# Big Pot Seizure in Lowell



## Inspector (Nov 13, 2006)

LOWELL -- Police estimate they confiscated more than 100 pounds of marijuana as part of an arrest that started behind Captain John's restaurant on Westford Street last night, police said.

At least three people were arrested.

"We're talking about 100 pounds, it's not a couple of bags," said Capt. Kevin J. Staveley.

The drugs were in cardboard boxes.

Police were staking out Unit 56 at Vespa Condominiums on Pawtucket Boulevard when they spotted two men leave the garage. Officer John Samaris followed the gray RAV4 to the rear of Captain John's where they got out and moved a box to another RAV4, said Sgt. James Trudel.

Police moved in around 6:15 p.m. and took the box which had about 25 pounds of marijuana, he said.

"This is high-test, it's about $3,500 a pound," Trudel said.

Police got search warrants for Unit 56 and the home at 110 Rock St. Police found two handguns including a Ruger .45 and a generic 9 milimeter as well as cash, a cash counter and Xanax drugs hidden in shoes, police said.

Advertisement

Police last night said Captain John's was not directly connected to this arrest.

However, because of ongoing problems at the bar in recent years, including drugs, Acting Police Superintendent Kenneth Lavallee sent a complaint to the city License Commission Thursday requesting disciplinary action against the establishment at 333 Westford St., in Cupples Square. A hearing has been scheduled Thursday to deal with the complaints.

The bar was the scene for two homicides this year, the latest coming early Wednesday morning, when police say William Peters, 35, of Lowell, was killed by one punch thrown by Alex Adorno, 28, of Tewksbury. They were fighting over money, police say.

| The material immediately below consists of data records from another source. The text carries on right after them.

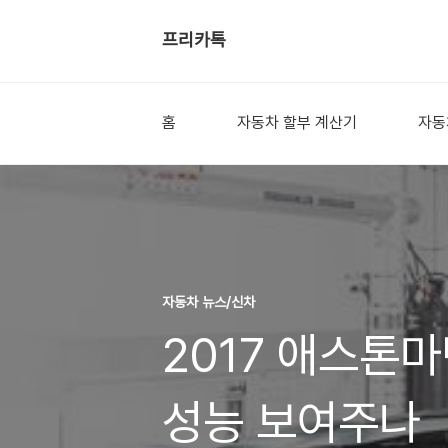
프리카톡
홈
자동차 할부 계산기
자동
자동차 뉴스/신차
2017 애스톤마
성능 보여주나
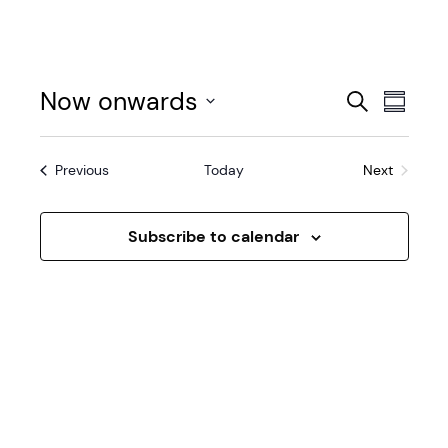
E
E
Now onwards
Search
Summa
v
Select
v
date.
e
Events
Previous
Today
Next
e
Events
n
n
t
Subscribe to calendar
t
V
s
i
e
S
w
e
s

Commissioners declared that they would not entertain any request for a continuance of the special meeting and asked city attorneys to look into whether it is possible to subpoena restaurant owner Nick Kozombolis and his sister, Maria Kozombolis, a manager of the establishment, to appear before them.

On May 20, Dennis Bilodeau, 22, of Lowell, was found dead after being severely beaten in front of the restaurant. No one has been arrested in his slaying, although one person has been charged with perjury in the crime.


----------